• Problem description:
Check every line of the data below for the word "permettre". Copy the ones that have it.

Records from a collection
.....

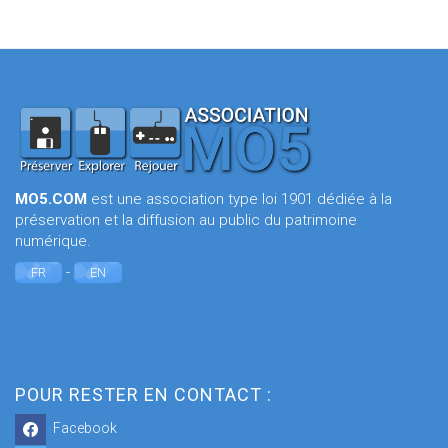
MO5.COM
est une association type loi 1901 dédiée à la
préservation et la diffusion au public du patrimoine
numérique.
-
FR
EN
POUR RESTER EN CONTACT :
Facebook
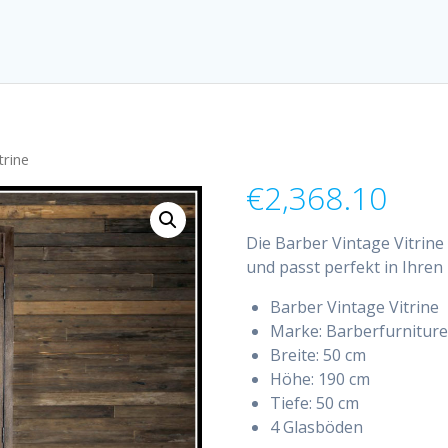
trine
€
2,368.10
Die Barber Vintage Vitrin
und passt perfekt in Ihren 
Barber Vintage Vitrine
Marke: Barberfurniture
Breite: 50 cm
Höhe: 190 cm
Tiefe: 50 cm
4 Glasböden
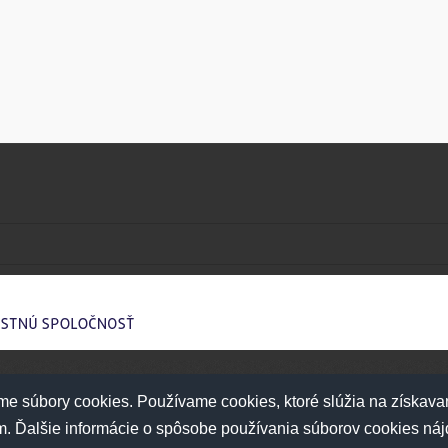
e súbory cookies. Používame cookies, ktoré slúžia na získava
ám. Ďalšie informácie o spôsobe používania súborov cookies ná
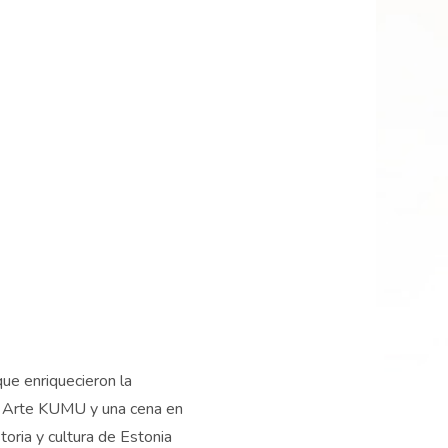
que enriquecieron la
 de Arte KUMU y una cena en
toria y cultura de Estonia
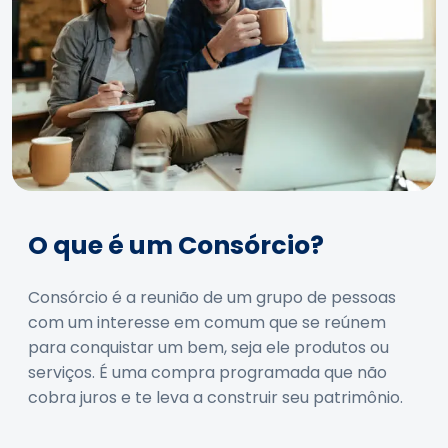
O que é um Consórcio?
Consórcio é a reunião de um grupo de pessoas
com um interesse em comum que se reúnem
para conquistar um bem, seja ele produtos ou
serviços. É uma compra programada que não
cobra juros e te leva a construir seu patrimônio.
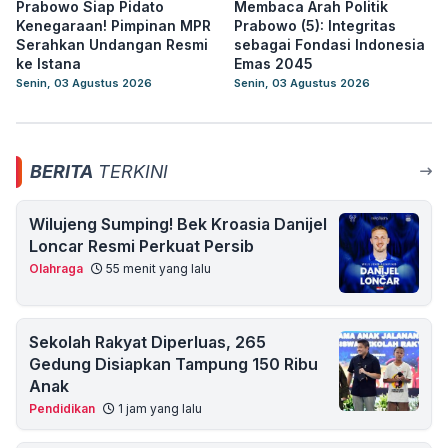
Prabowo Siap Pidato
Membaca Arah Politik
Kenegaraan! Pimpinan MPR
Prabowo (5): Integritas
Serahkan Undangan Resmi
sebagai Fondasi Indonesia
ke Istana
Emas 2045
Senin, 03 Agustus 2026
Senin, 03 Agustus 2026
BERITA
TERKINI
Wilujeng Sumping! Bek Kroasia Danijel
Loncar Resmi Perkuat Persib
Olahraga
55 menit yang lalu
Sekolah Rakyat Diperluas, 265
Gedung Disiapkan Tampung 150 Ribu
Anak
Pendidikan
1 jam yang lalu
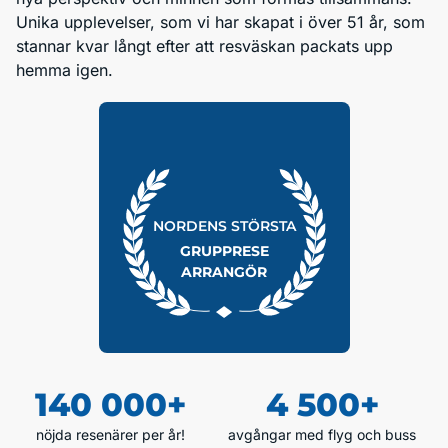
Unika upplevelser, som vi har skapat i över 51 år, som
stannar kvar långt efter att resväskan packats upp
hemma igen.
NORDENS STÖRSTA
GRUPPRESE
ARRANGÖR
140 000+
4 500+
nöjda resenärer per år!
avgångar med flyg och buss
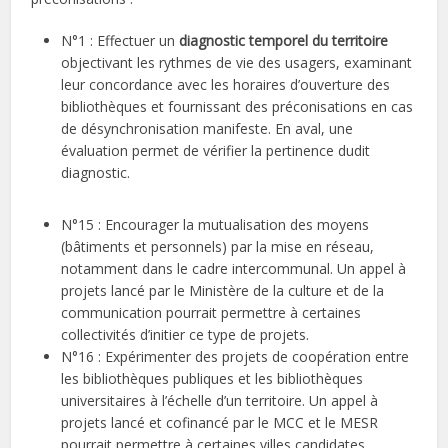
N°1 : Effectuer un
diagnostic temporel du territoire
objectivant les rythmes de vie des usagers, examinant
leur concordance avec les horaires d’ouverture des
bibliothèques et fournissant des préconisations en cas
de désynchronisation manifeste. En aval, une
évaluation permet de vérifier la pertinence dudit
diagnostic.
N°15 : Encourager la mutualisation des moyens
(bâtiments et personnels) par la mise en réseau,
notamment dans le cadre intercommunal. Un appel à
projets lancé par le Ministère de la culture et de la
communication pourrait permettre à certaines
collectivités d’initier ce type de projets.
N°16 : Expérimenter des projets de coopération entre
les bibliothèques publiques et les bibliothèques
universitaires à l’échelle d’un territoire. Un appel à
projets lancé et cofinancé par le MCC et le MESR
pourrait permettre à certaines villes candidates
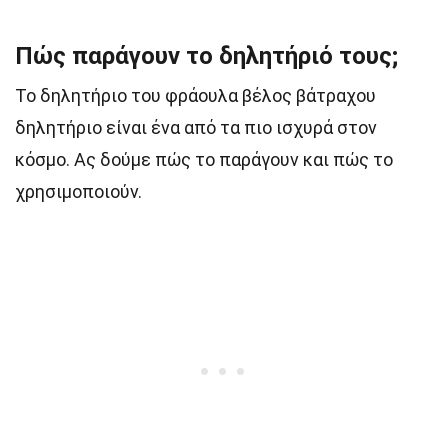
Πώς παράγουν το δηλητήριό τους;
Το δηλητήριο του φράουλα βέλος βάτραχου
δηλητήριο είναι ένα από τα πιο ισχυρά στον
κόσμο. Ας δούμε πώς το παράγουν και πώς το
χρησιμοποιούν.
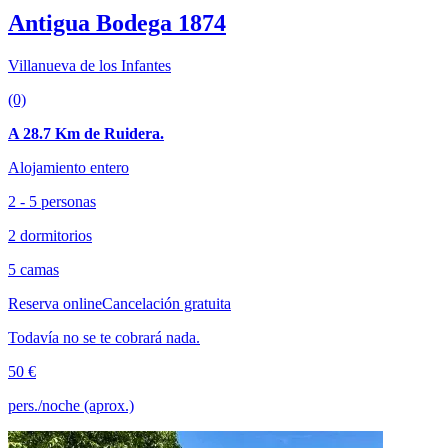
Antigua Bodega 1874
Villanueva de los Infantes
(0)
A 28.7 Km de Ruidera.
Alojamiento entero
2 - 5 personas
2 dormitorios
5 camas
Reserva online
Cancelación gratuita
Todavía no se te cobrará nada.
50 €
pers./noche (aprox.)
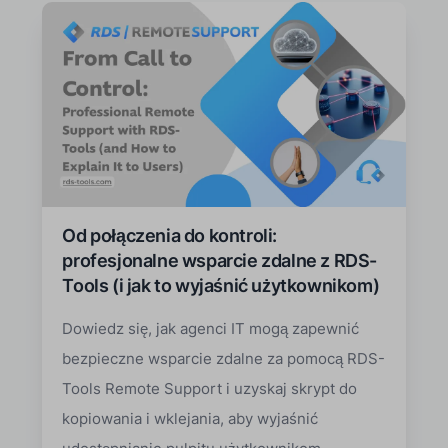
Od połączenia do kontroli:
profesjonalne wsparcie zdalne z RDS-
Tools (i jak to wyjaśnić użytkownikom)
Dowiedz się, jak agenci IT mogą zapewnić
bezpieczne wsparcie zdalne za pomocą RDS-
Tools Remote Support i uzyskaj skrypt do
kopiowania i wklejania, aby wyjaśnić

.....

• Exercise output:
communication pourrait permettre à certaines
pourrait permettre à certaines villes candidates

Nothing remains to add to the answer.